* _Data provided_:
----------

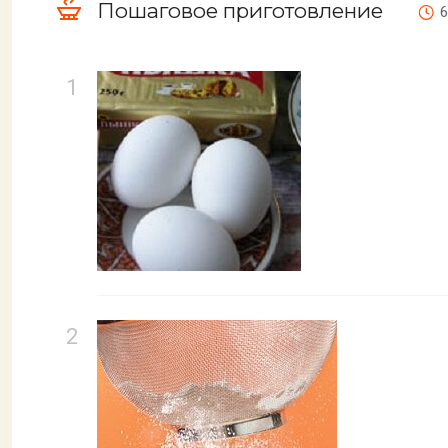
Пошаговое приготовление
6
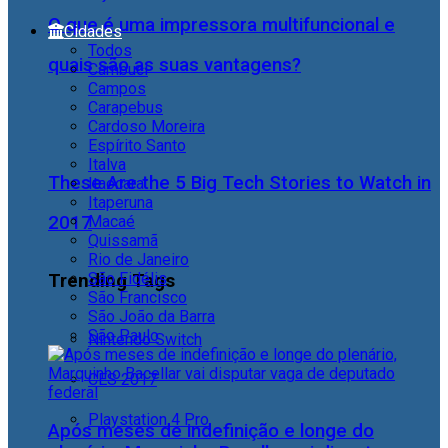
O que é uma impressora multifuncional e
Cidades
Todos
quais são as suas vantagens?
Cambuci
Campos
Carapebus
Cardoso Moreira
Espírito Santo
Italva
These Are the 5 Big Tech Stories to Watch in
Itaocara
Itaperuna
2017
Macaé
Quissamã
Rio de Janeiro
São Fidélis
Trending Tags
São Francisco
São João da Barra
São Paulo
Nintendo Switch
CES 2017
Playstation 4 Pro
Após meses de indefinição e longe do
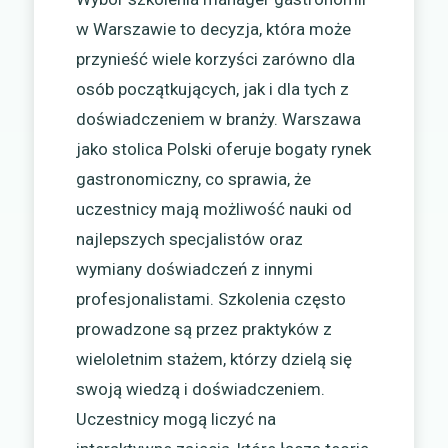
w Warszawie to decyzja, która może
przynieść wiele korzyści zarówno dla
osób początkujących, jak i dla tych z
doświadczeniem w branży. Warszawa
jako stolica Polski oferuje bogaty rynek
gastronomiczny, co sprawia, że
uczestnicy mają możliwość nauki od
najlepszych specjalistów oraz
wymiany doświadczeń z innymi
profesjonalistami. Szkolenia często
prowadzone są przez praktyków z
wieloletnim stażem, którzy dzielą się
swoją wiedzą i doświadczeniem.
Uczestnicy mogą liczyć na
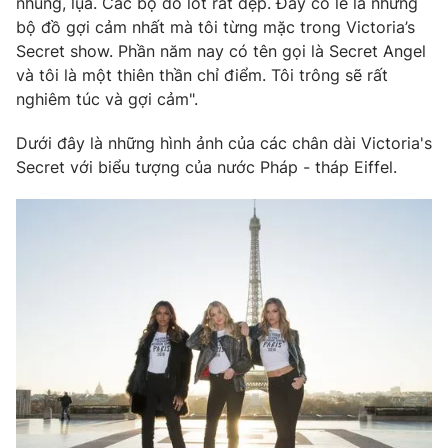
nhung, lụa. Các bộ đồ lót rất đẹp. Đây có lẽ là những
bộ đồ gợi cảm nhất mà tôi từng mặc trong Victoria’s
Secret show. Phần năm nay có tên gọi là Secret Angel
và tôi là một thiên thần chỉ điểm. Tôi trông sẽ rất
THỜI BÁO VTV
nghiêm túc và gợi cảm".
Dưới đây là những hình ảnh của các chân dài Victoria's
Secret với biểu tượng của nước Pháp - tháp Eiffel.
Theo dõi báo trên
Cơ quan chủ quản:
Đài Truyền hình Việt Nam
Cơ quan báo chí:
Thời báo VTV
Giấy phép hoạt động báo in và báo điện tử số 483/GP-BTTTT
cấp ngày 29/12/2023
Tổng Biên tập:
Vũ Thanh Thủy
Phó Tổng Biên tập:
Nguyễn Thị Mỹ Hạnh, Phạm Quốc Thắng,
Nguyễn Trọng Ninh
Tổng đài VTV:
024.38 355 931 - 024.38 355 932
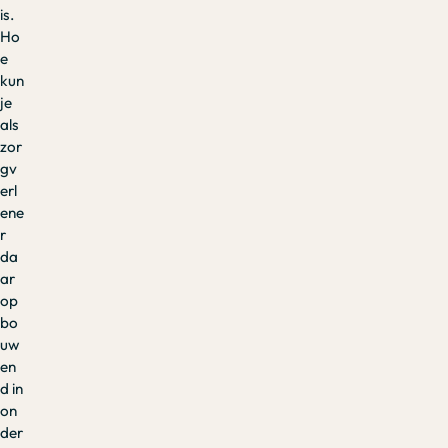
is.
Ho
e
kun
je
als
zor
gv
erl
ene
r
da
ar
op
bo
uw
en
d in
on
der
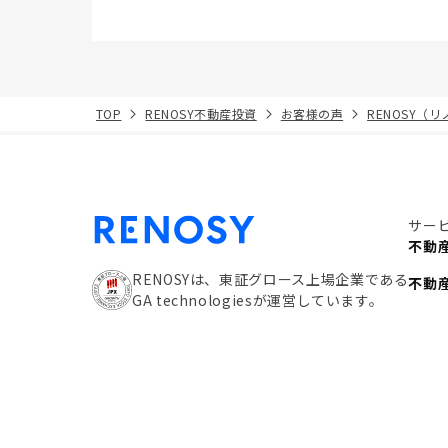
TOP
RENOSY不動産投資
お客様の声
RENOSY（
サー
不動
RENOSYは、東証グロース上場企業である
不動
GA technologiesが運営しています。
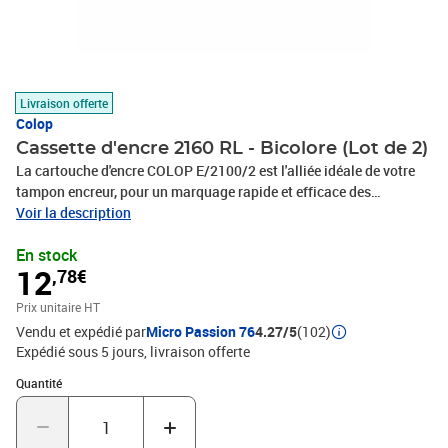
Livraison offerte
Colop
Cassette d'encre 2160 RL - Bicolore (Lot de 2)
La cartouche d'encre COLOP E/2100/2 est l'alliée idéale de votre
tampon encreur, pour un marquage rapide et efficace des
documents.Cette cartouche d'encre pour tampon encreur fait
Voir la description
partie de ces fournitures indispensables des bureaux et des
En stock
administrations. L'encre de qualité de cette cartouche sèche
12
,78€
rapidement, pour faciliter le rangement ou l'utilisation des
documents marqués. L'encre de cette cartouche COLOP E/2100/2
Prix unitaire HT
est également permanente, pour une efficacité durable.Cartouche
Vendu et expédié par
Micro Passion 76
4.27/5
(102)
bicolore : bleu et rougePratique et efficaceConforme au certificat
Expédié sous 5 jours
livraison offerte
14145-3Encre permanent et à séchage rapideIdéale avec les
tampons encreurs : Classic 2100 Microban, 2100/4 Microban,
Quantité : 1
Quantité
2160 Microban; Expert 3160 Microban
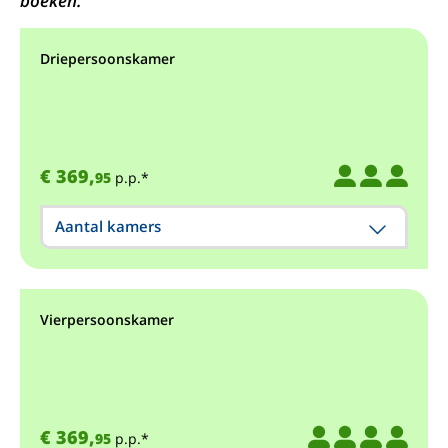
boeken.
Driepersoonskamer
€ 369,
95
p.p.*
Aantal kamers
Vierpersoonskamer
€ 369,
95
p.p.*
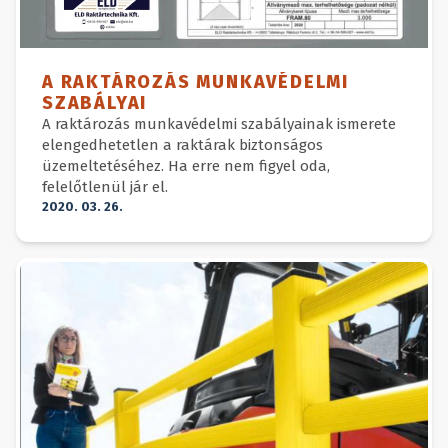
A RAKTÁROZÁS MUNKAVÉDELMI
SZABÁLYAI
A raktározás munkavédelmi szabályainak ismerete
elengedhetetlen a raktárak biztonságos
üzemeltetéséhez. Ha erre nem figyel oda,
felelőtlenül jár el.
2020. 03. 26.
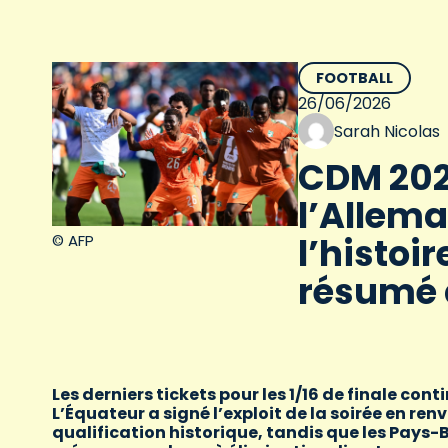
FOOTBALL
26/06/2026
Sarah Nicolas
CDM 2026
l’Allema
l’histoir
© AFP
résumé 
Les derniers tickets pour les 1/16 de finale c
L’Équateur a signé l’exploit de la soirée en re
qualification historique, tandis que les Pays-Ba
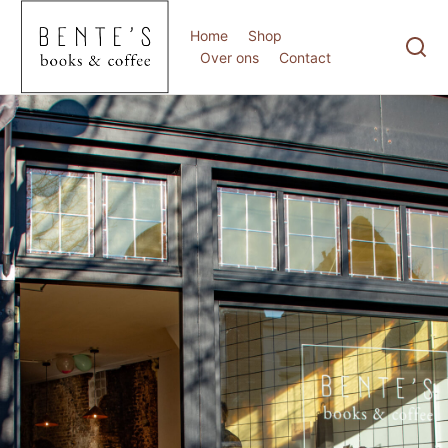
Home
Shop
Over ons
Contact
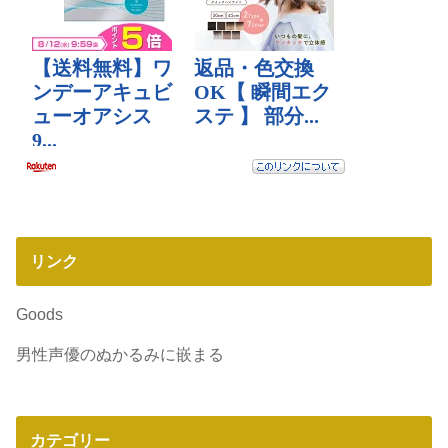
リンク
Goods
男性声優のぬかるみに嵌まる
カテゴリー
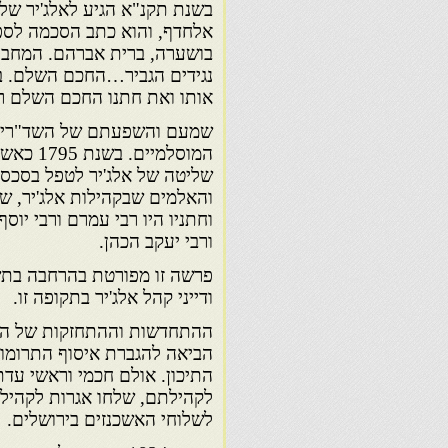
בשנת תקנ"א הגיע לאלג'יר של
אלחדף, והוא כתב הסכמה לספ
בושערה, ברית אברהם. המחבר נ
נגידים הגביר…החכם השלם. ב
אותו ואת חתנו החכם השלם רב
שמעם והשפעתם של השד"רים 
המוסלמי
שליטה של אלג'יר לטפל בסכסוך
והאלמים שבקהילות אלג'יר, ש
וחתניו היו רבי עמרם ורבי יוס
ורבי יעקב הכהן.
פרשה זו מפורטת בהרחבה בתש
ודייני קהל אלג'יר בתקופה זו.
ההתחדשות וההתחזקות של הע
הביאה להגברת איסוף התרומות
התיכון. אולם חכמי וראשי ע
לקהילתם, שלחו אגרות לקהילות
לשלוחי האשכנזים בירושלים.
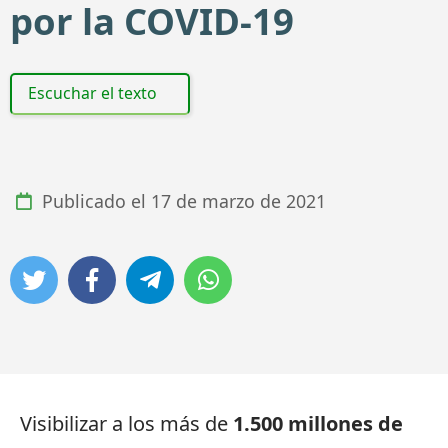
por la COVID-19
Escuchar el texto
Publicado el
17 de marzo de 2021
Visibilizar a los más de
1.500 millones de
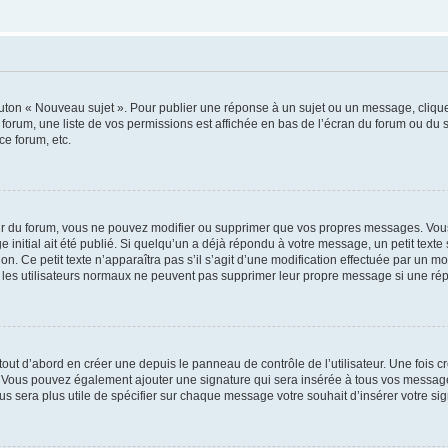
outon « Nouveau sujet ». Pour publier une réponse à un sujet ou un message, cliqu
 forum, une liste de vos permissions est affichée en bas de l’écran du forum ou du
ce forum, etc.
r du forum, vous ne pouvez modifier ou supprimer que vos propres messages. Vou
 initial ait été publié. Si quelqu’un a déjà répondu à votre message, un petit text
ion. Ce petit texte n’apparaîtra pas s’il s’agit d’une modification effectuée par un 
ue les utilisateurs normaux ne peuvent pas supprimer leur propre message si une ré
ut d’abord en créer une depuis le panneau de contrôle de l’utilisateur. Une fois c
ure. Vous pouvez également ajouter une signature qui sera insérée à tous vos mess
 vous sera plus utile de spécifier sur chaque message votre souhait d’insérer votre si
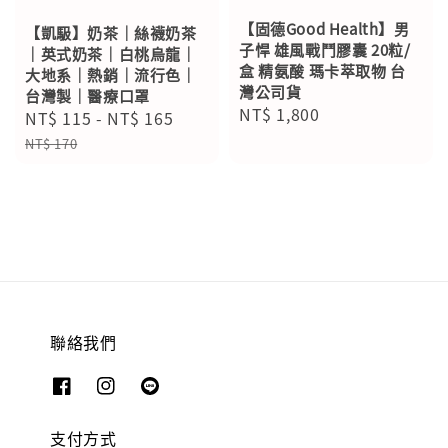
【固德Good Health】男
【凱馺】奶茶｜絲襪奶茶
子悍 雄風戰鬥膠囊 20粒/
｜英式奶茶｜白桃烏龍｜
盒 精氨酸 瑪卡萃取物 台
大地系｜熱銷｜流行色｜
灣公司貨
台灣製｜醫療口罩
Regular
NT$ 1,800
Sale
NT$ 115
-
NT$ 165
Regular
price
price
price
NT$ 170
聯絡我們
支付方式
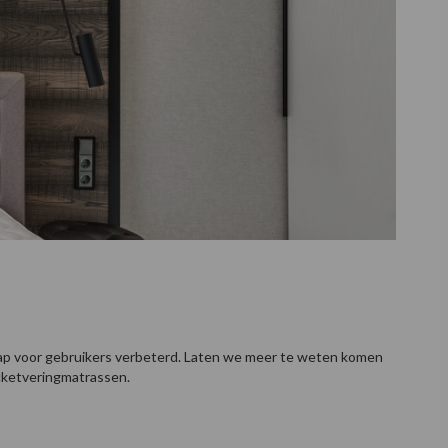
 slaap voor gebruikers verbeterd. Laten we meer te weten komen
cketveringmatrassen.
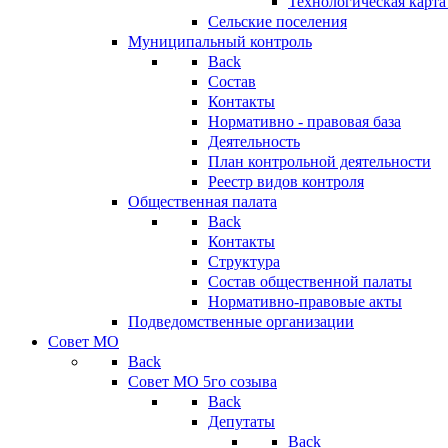
Технологическая карт
Сельские поселения
Муниципальный контроль
Back
Состав
Контакты
Нормативно - правовая база
Деятельность
План контрольной деятельности
Реестр видов контроля
Общественная палата
Back
Контакты
Структура
Состав общественной палаты
Нормативно-правовые акты
Подведомственные организации
Совет МО
Back
Совет МО 5го созыва
Back
Депутаты
Back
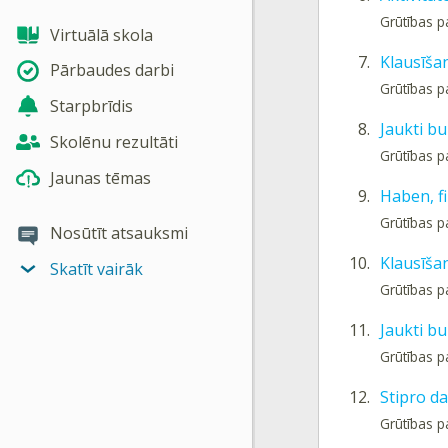
Grūtības p
Virtuālā skola
7.
Klausīša
Pārbaudes darbi
Grūtības p
Starpbrīdis
8.
Jaukti bu
Skolēnu rezultāti
Grūtības p
Jaunas tēmas
9.
Haben, f
Grūtības p
Nosūtīt atsauksmi
10.
Klausīša
Skatīt vairāk
Grūtības p
11.
Jaukti bu
Grūtības p
12.
Stipro d
Grūtības p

----------

* _Exercise instructions_:
Nothing but the lines from the one containing "RENOSYは、東証グロース上場企業である" through the one containing "ce forum, etc." should appear, copied exactly from the material above and without pictures.

* _Answer for this exercise_:
RENOSYは、東証グロース上場企業である
不動
GA technologiesが運営しています。
Livraison offerte
Colop
Cassette d'encre 2160 RL - Bicolore (Lot de 2)
La cartouche d'encre COLOP E/2100/2 est l'alliée idéale de votre
tampon encreur, pour un marquage rapide et efficace des
documents.Cette cartouche d'encre pour tampon encreur fait
Voir la description
partie de ces fournitures indispensables des bureaux et des
En stock
administrations. L'encre de qualité de cette cartouche sèche
12
,78€
rapidement, pour faciliter le rangement ou l'utilisation des
documents marqués. L'encre de cette cartouche COLOP E/2100/2
Prix unitaire HT
est également permanente, pour une efficacité durable.Cartouche
Vendu et expédié par
Micro Passion 76
4.27/5
(102)
bicolore : bleu et rougePratique et efficaceConforme au certificat
Expédié sous 5 jours
livraison offerte
14145-3Encre permanent et à séchage rapideIdéale avec les
tampons encreurs : Classic 2100 Microban, 2100/4 Microban,
Quantité : 1
Quantité
2160 Microban; Expert 3160 Microban
boeken.
Driepersoonskamer
€ 369,
95
p.p.*
Aantal kamers
Vierpersoonskamer
€ 369,
95
p.p.*
A RAKTÁROZÁS MUNKAVÉDELMI
SZABÁLYAI
A raktározás munkavédelmi szabályainak ismerete
elengedhetetlen a raktárak biztonságos
üzemeltetéséhez. Ha erre nem figyel oda,
felelőtlenül jár el.
2020. 03. 26.
FOOTBALL
26/06/2026
Sarah Nicolas
CDM 2026
l’Allema
l’histoir
© AFP
résumé 
Les derniers tickets pour les 1/16 de finale c
L’Équateur a signé l’exploit de la soirée en re
qualification historique, tandis que les Pays-Ba
Home
Shop
Over ons
Contact
リンク
Goods
男性声優のぬかるみに嵌まる
カテゴリー
בשנת תקנ"א הגיע לאלג'יר של
אלחדף, והוא כתב הסכמה לספ
בושערה, ברית אברהם. המחבר נ
נגידים הגביר…החכם השלם. ב
אותו ואת חתנו החכם השלם רב
שמעם והשפעתם של השד"רים 
המוסלמי
שליטה של אלג'יר לטפל בסכסוך
והאלמים שבקהילות אלג'יר, ש
וחתניו היו רבי עמרם ורבי יוס
ורבי יעקב הכהן.
פרשה זו מפורטת בהרחבה בתש
ודייני קהל אלג'יר בתקופה זו.
ההתחדשות וההתחזקות של הע
הביאה להגברת איסוף התרומות
התיכון. אולם חכמי וראשי ע
לקהילתם, שלחו אגרות לקהילות
לשלוחי האשכנזים בירושלים.
por la COVID-19
Escuchar el texto
Publicado el
17 de marzo de 2021
Visibilizar a los más de
1.500 millones de
outon « Nouveau sujet ». Pour publier une réponse à un sujet ou un message, cliqu
 forum, une liste de vos permissions est affichée en bas de l’écran du forum ou du
ce forum, etc.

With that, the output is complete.